スウィングしなけりゃときめかない!―教師なワタシと身勝手ホゴシャ―



ねえ、と俊くんに同意を求めて、わたしはそのまま固まった。

俊くんが、見たことのない表情をしていた。

眉間にしわを寄せて、二重まぶたのクッキリした大きな目を熱っぽく潤ませている。


たった今まで少年っぽいビックリ顔だったのに、急に何?

苦しそうな顔をして、じっとわたしを見つめる俊くんは、わたしの知らない男の人みたいだ。


「なぎちゃんは、バカだな。おれ、高校も行かなかったのは、なぎちゃんの年齢に追い付きたかったからなのに」


「え?」


「なぎちゃんの言うとおり、3歳の年の差は大きくて、おれはなぎちゃんの弟でしかなかった。

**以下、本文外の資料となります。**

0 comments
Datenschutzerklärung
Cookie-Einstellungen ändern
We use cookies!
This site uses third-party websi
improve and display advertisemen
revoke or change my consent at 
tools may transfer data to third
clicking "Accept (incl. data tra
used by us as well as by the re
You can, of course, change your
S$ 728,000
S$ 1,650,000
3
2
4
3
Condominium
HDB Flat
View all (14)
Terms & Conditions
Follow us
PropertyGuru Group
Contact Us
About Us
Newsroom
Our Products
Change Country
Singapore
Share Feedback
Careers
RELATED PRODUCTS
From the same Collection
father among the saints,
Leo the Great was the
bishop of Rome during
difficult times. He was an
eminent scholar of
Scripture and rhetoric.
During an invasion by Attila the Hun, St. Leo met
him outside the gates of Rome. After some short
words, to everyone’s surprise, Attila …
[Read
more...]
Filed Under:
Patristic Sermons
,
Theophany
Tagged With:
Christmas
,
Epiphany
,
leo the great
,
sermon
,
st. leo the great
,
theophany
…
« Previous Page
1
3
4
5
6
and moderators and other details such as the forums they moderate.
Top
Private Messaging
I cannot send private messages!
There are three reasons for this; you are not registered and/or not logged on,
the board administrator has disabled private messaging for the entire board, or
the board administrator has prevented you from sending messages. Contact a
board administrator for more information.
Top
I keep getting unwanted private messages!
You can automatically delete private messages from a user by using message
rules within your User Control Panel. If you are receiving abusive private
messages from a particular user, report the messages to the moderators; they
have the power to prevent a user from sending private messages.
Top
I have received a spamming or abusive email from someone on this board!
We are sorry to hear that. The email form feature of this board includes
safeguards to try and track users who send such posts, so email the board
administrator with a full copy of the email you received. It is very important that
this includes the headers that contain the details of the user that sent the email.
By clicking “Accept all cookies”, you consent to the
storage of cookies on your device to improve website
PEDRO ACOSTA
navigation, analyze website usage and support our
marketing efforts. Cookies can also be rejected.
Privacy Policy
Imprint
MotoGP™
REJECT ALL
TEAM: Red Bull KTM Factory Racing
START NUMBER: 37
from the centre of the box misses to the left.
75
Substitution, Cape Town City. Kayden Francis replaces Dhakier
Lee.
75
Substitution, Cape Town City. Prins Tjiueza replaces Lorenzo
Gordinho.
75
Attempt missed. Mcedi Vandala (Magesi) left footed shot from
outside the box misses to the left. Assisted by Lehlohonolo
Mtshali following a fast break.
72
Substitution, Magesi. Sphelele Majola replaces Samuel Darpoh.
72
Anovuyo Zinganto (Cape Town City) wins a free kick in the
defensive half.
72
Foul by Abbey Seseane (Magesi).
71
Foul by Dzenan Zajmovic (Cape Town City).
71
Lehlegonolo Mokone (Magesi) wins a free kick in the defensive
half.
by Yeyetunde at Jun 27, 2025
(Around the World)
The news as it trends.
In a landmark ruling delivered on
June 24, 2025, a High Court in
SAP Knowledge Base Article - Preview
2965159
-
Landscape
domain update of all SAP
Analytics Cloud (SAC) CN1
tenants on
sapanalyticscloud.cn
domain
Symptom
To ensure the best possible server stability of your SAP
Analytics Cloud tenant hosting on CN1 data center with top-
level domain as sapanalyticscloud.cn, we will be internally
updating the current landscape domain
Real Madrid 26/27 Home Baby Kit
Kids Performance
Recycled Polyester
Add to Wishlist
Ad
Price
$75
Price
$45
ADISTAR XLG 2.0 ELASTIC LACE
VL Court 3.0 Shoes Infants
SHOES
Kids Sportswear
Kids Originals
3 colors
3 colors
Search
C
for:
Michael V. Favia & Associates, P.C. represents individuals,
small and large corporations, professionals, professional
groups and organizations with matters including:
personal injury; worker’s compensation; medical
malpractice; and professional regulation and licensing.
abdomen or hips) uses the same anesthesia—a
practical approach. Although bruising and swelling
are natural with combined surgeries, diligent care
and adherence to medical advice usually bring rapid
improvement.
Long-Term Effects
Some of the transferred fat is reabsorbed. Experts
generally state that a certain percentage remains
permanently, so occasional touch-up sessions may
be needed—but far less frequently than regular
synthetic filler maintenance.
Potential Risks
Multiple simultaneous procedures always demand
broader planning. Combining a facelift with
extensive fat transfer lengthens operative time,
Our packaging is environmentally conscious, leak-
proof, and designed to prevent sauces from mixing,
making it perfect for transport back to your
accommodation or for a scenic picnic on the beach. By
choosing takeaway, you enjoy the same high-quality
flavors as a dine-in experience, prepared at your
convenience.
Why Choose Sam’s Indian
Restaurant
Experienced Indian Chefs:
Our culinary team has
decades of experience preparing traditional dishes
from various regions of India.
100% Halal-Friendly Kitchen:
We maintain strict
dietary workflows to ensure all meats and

なぎちゃんは残酷で、彼氏ができるたびに、おれに紹介しただろ? おれがどんな気持ちで、なぎちゃんのかわいい弟を演じてたと思う? 想像したこともなかった?」


「ま、待って。俊くん、待ってよ、あの……」


「おれのほうが先に社会人になった。加納との恋愛で疲れ切ってたなぎちゃんを、おれにできる精いっぱいのやり方で励まして、そのまま時間が過ぎて。

なあ、なぎちゃんはいつになったら、おれが一人前の男だと気付いてくれるの?」


頭が真っ白になっていく。

熱っぽい俊くんとは裏腹に、わたしは熱から遠ざかっていく。

鼓動だけがアンバランスに速くて、そのスピードに呼吸が持っていかれそうで、胸が苦しい。